Task goal:
Only the lines from the one that includes "You are a GUI" through the last line below belong in the reply, copied exactly and without pictures.

Extracted material:
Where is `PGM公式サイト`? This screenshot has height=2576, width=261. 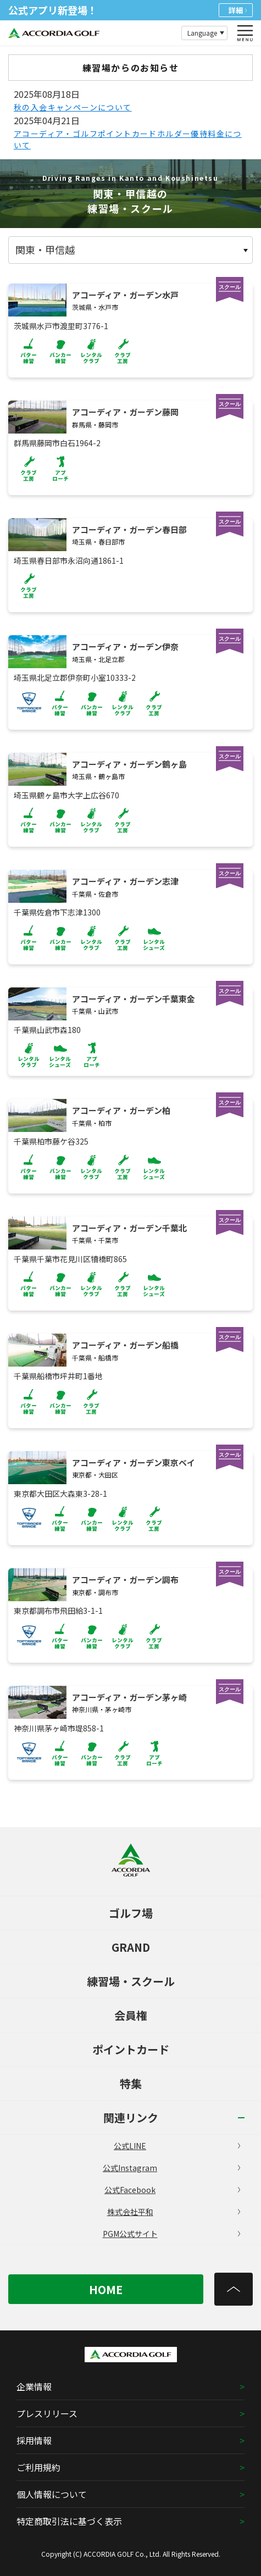 PGM公式サイト is located at coordinates (172, 2233).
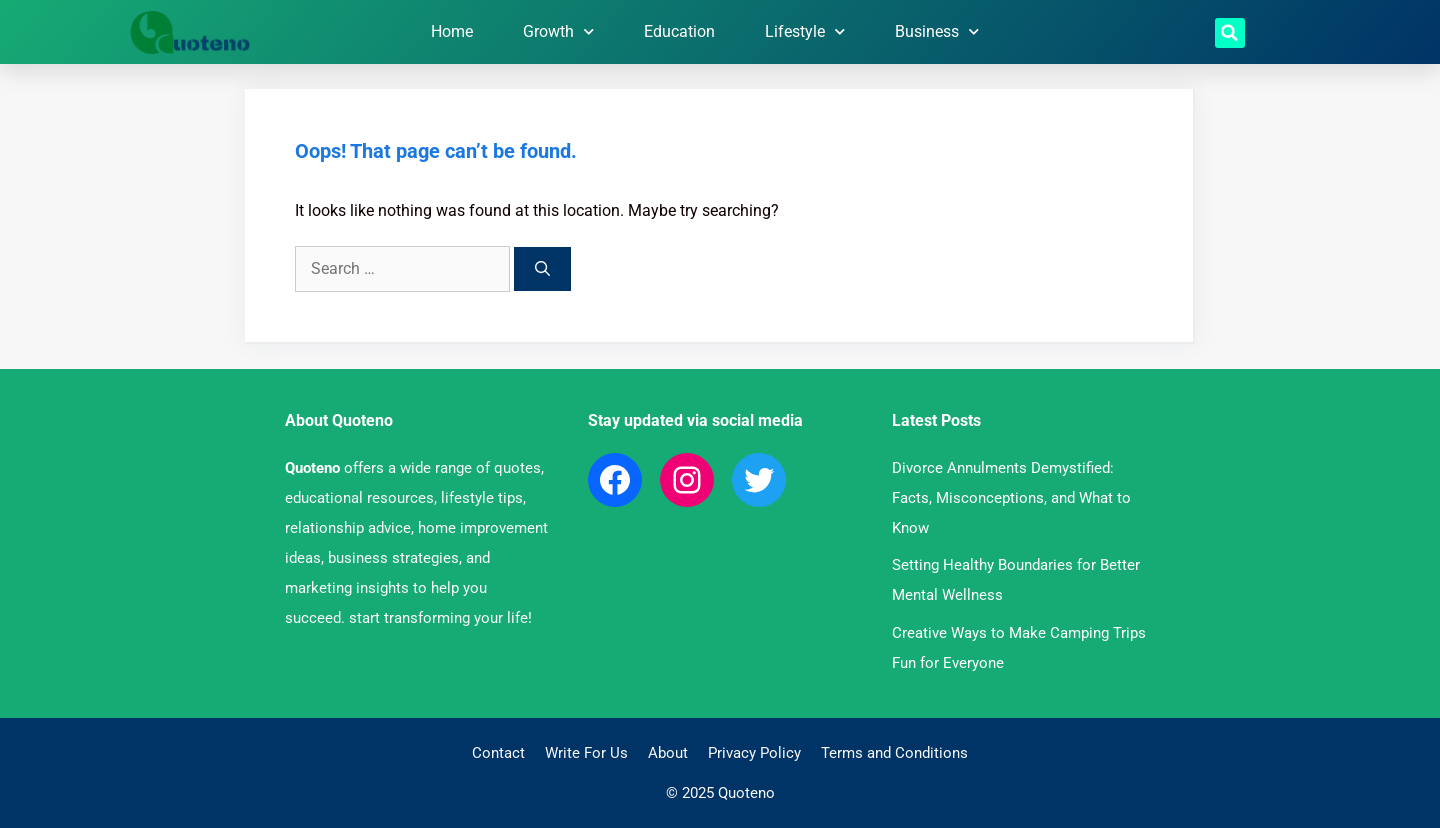 This screenshot has height=828, width=1440. I want to click on Contact, so click(498, 753).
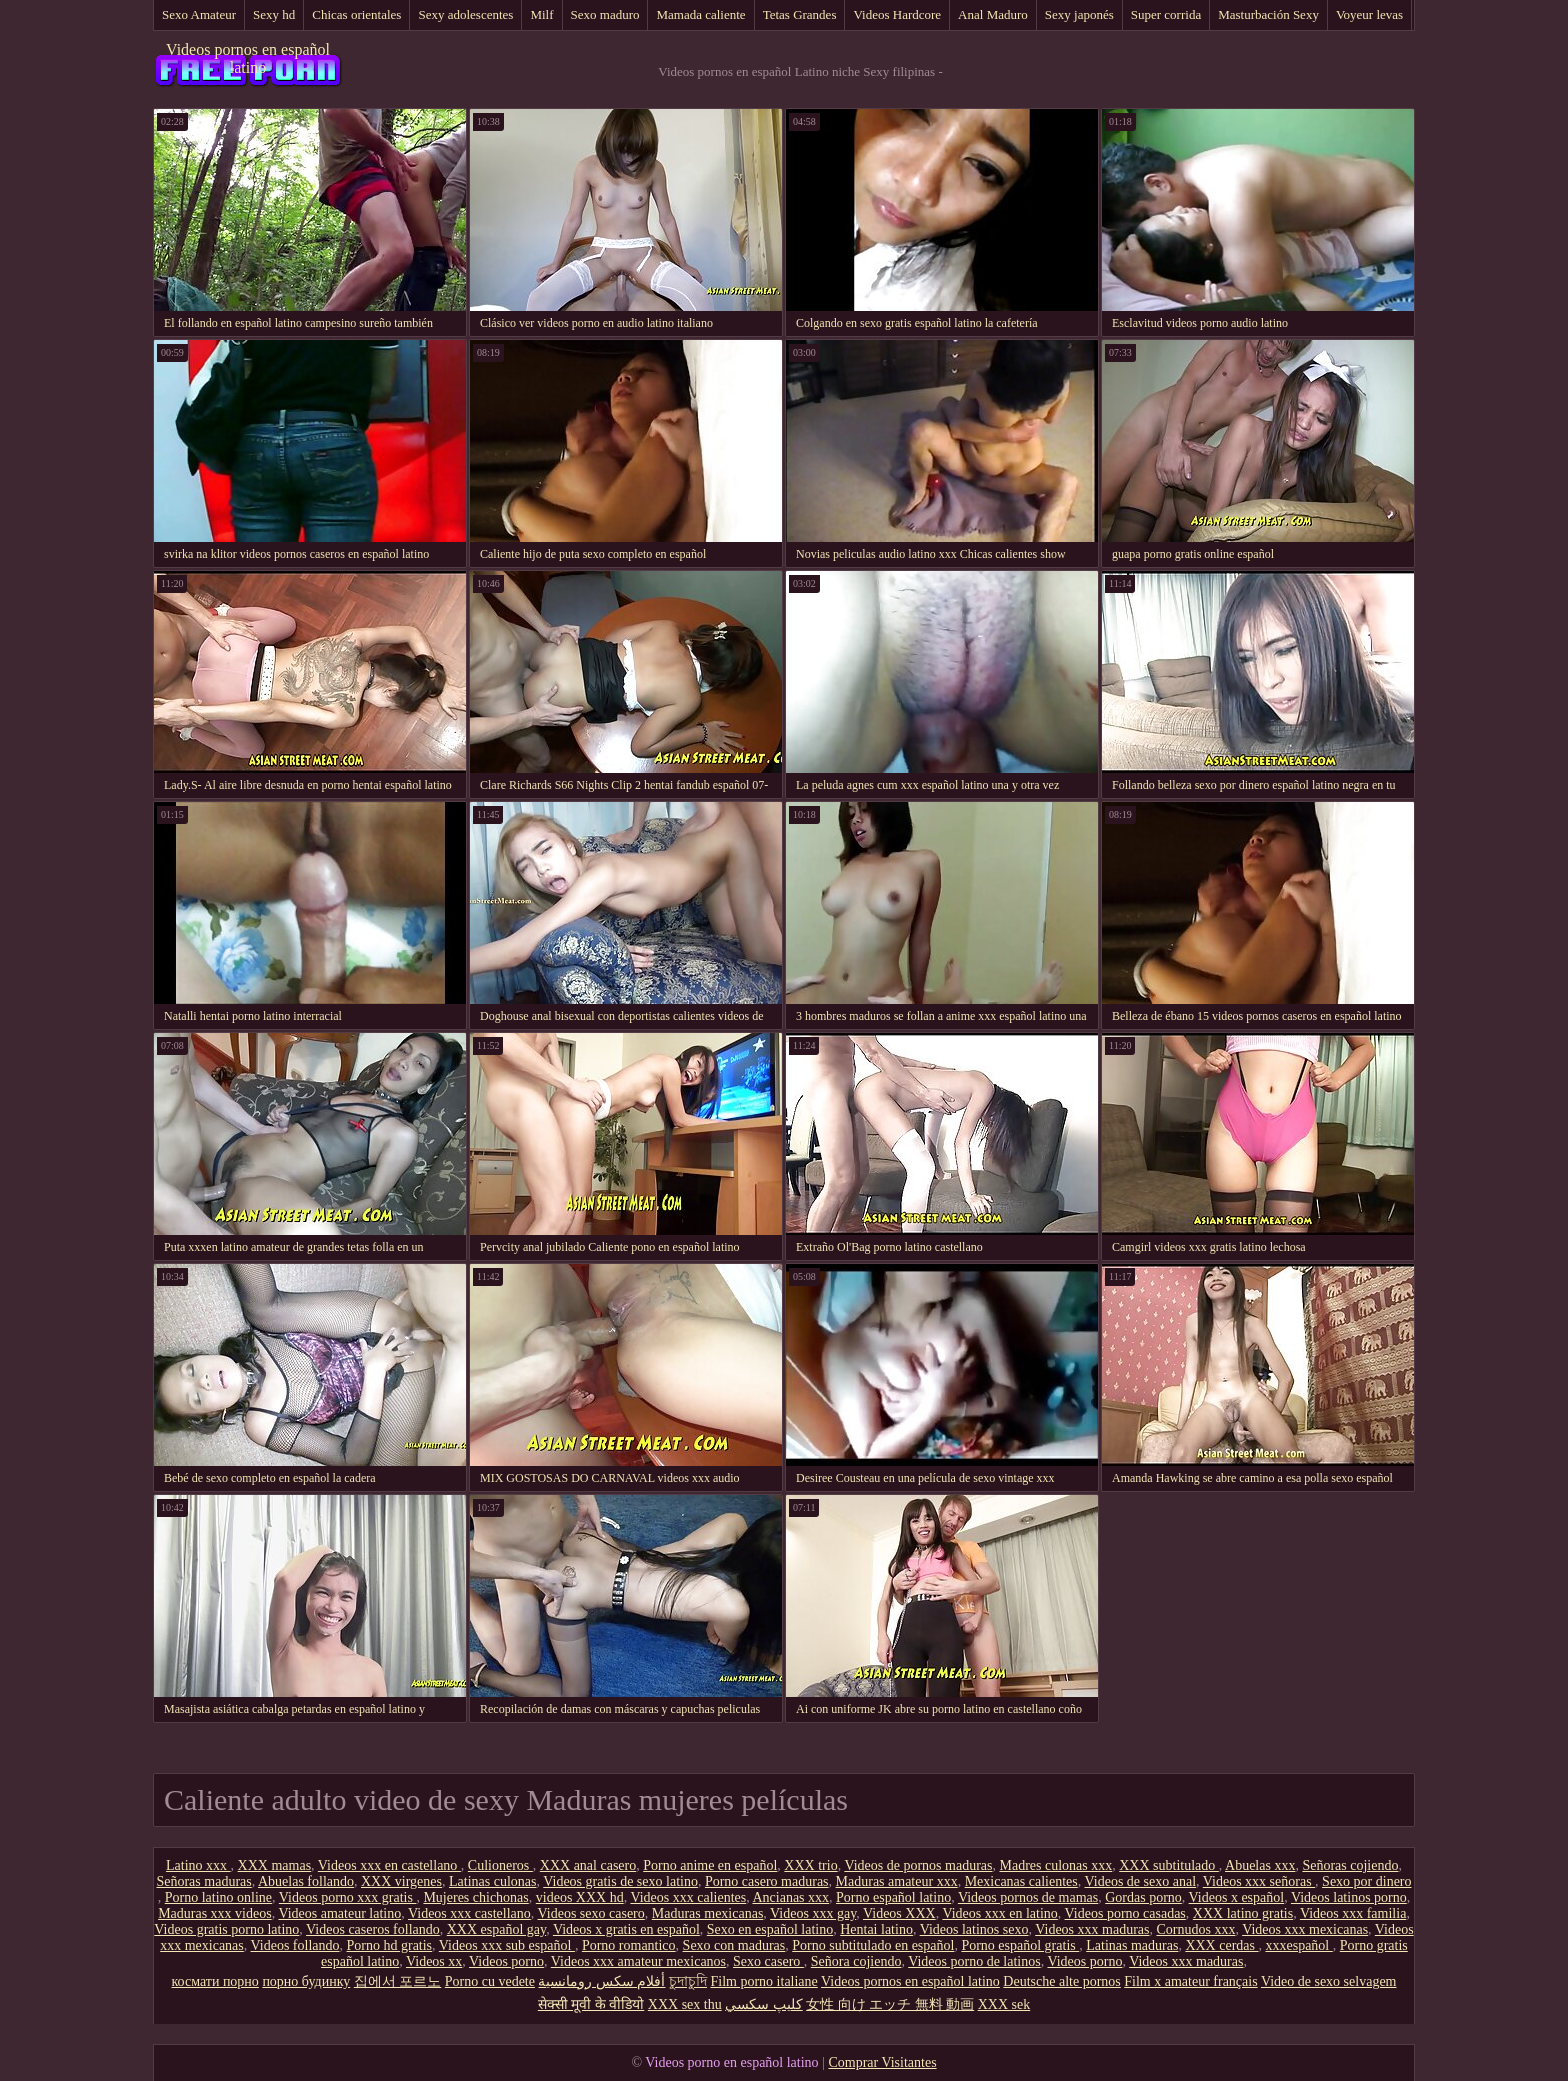 This screenshot has height=2081, width=1568. What do you see at coordinates (873, 1945) in the screenshot?
I see `Porno subtitulado en español` at bounding box center [873, 1945].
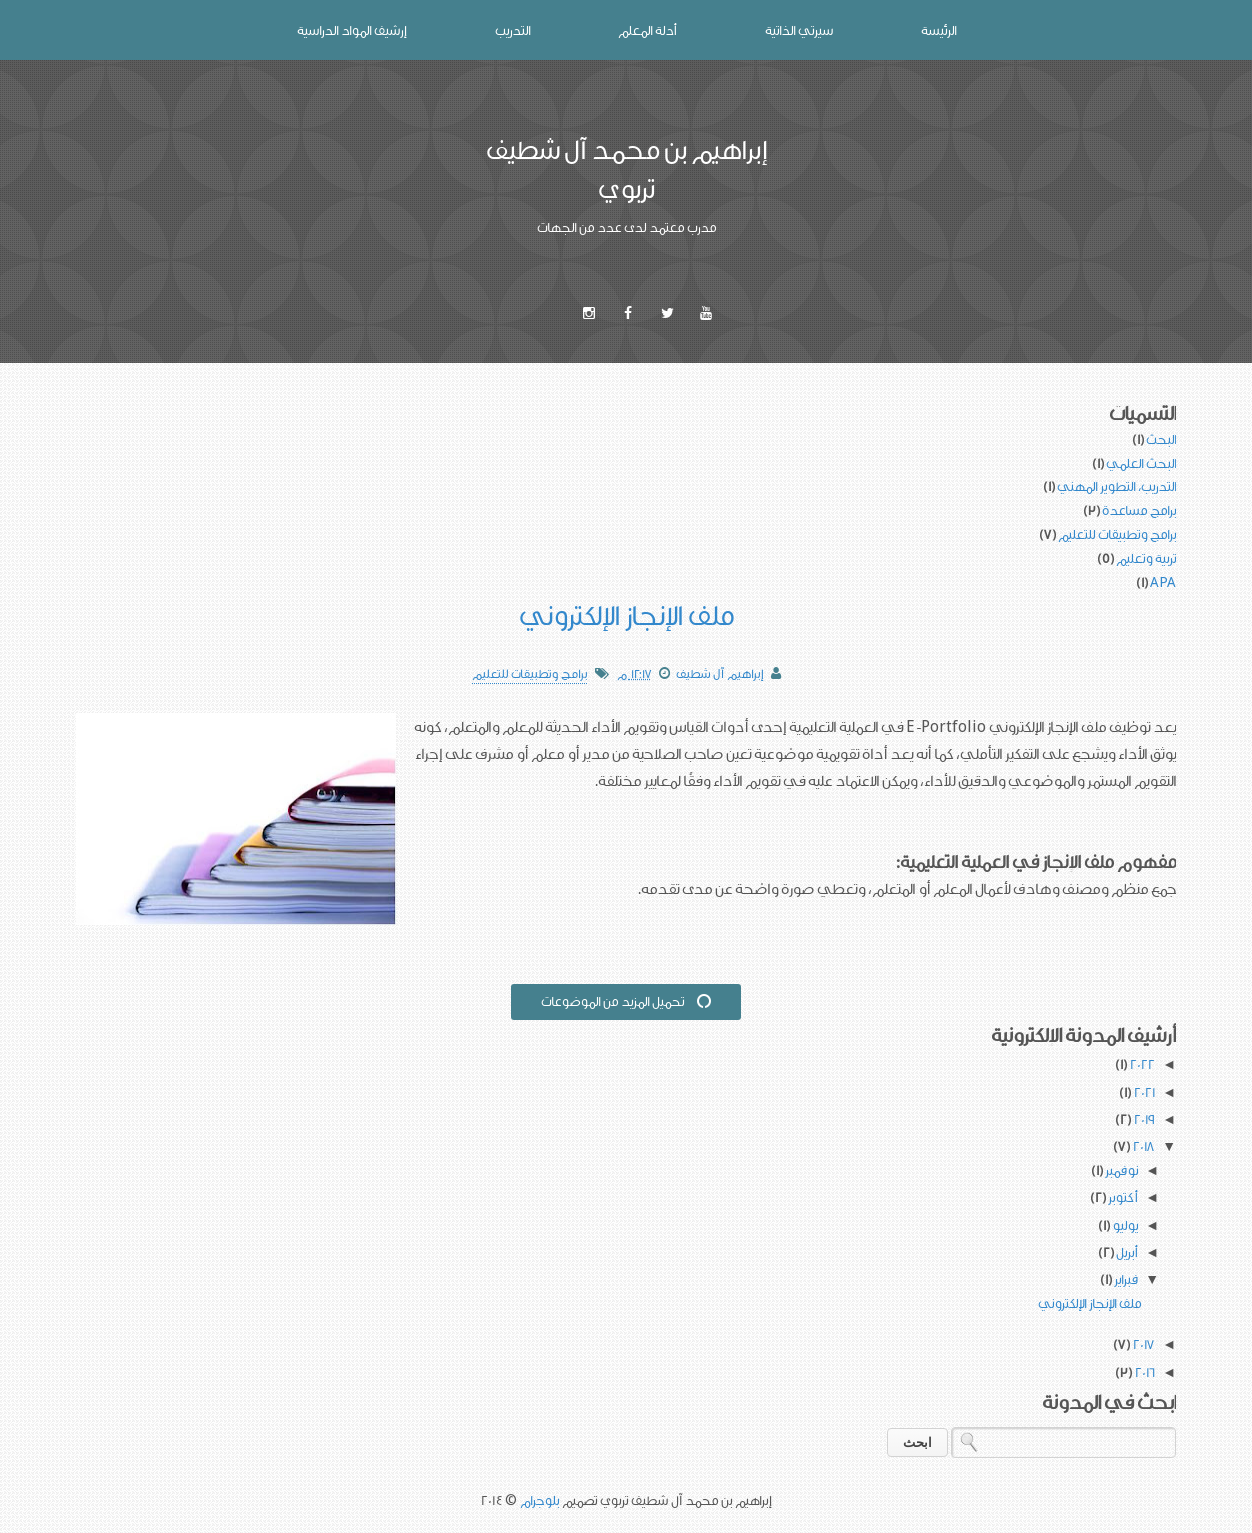 This screenshot has height=1533, width=1252. Describe the element at coordinates (627, 1001) in the screenshot. I see `تحميل المزيد من الموضوعات` at that location.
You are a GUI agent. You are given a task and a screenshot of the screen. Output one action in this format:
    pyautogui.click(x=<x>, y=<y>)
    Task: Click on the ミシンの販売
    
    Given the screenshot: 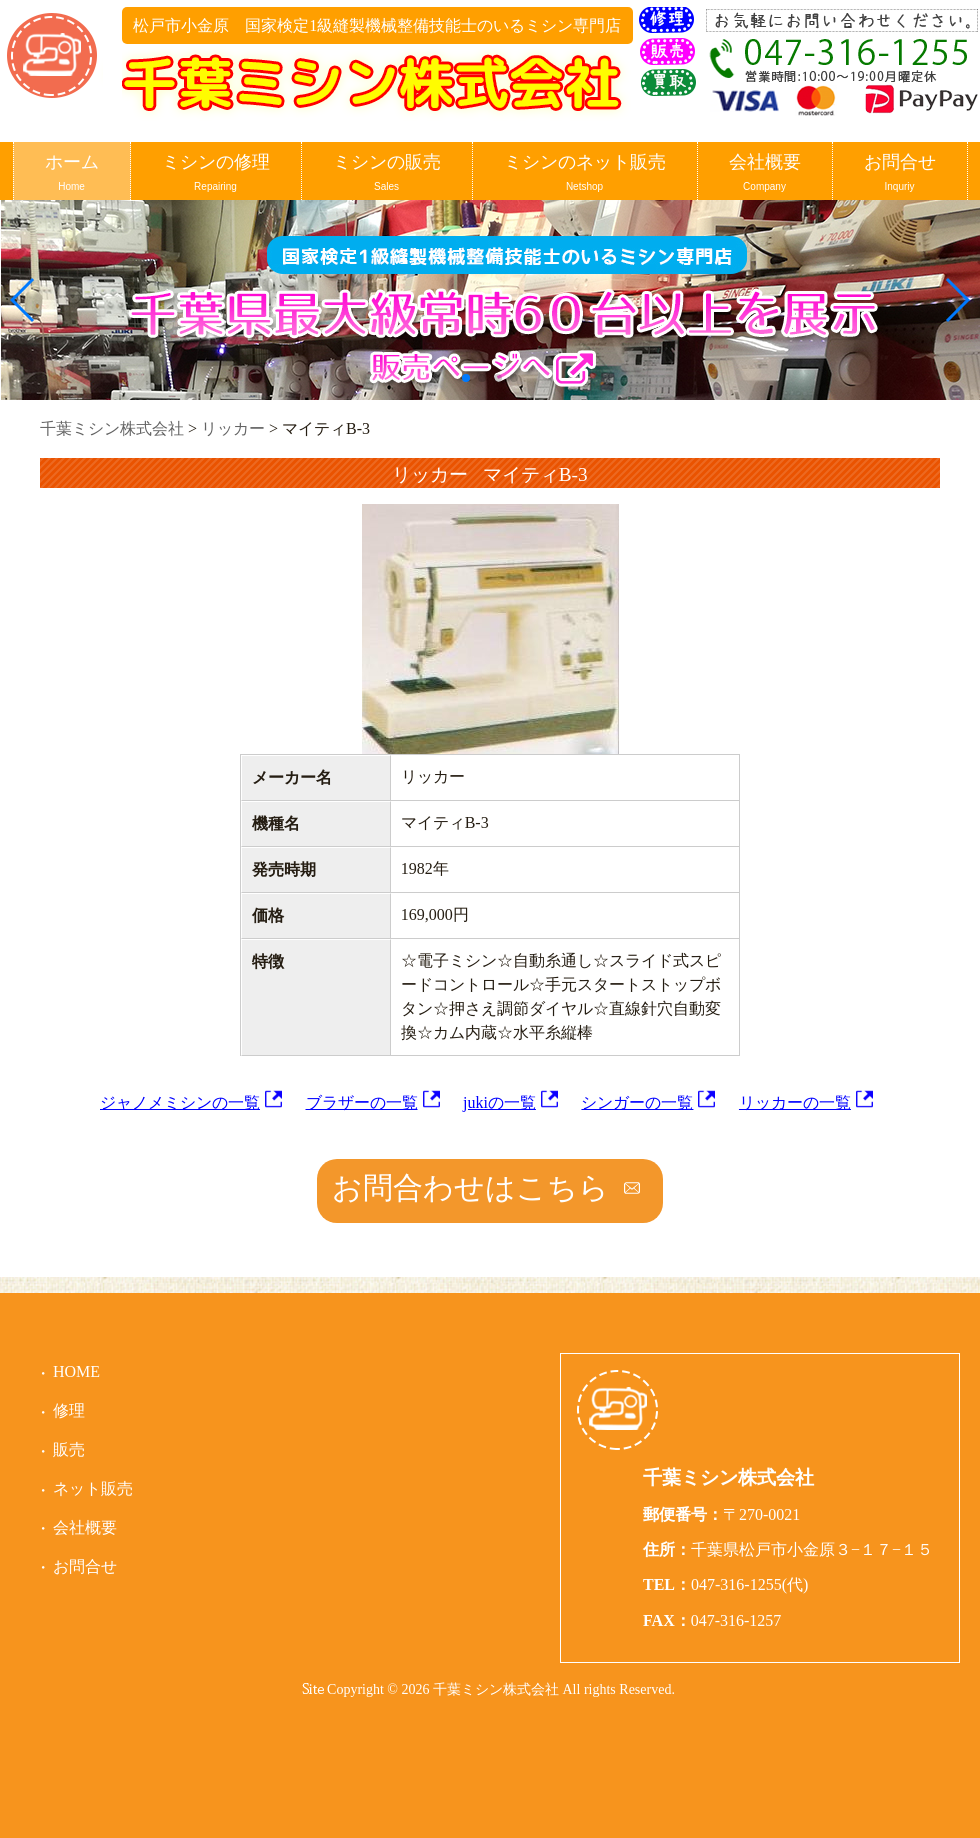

Answer:
You are a GUI agent. You are given a task and a screenshot of the screen. Output one action in this format:
    pyautogui.click(x=<x>, y=<y>)
    Task: Click on the ミシンの販売
    
    Given the screenshot: 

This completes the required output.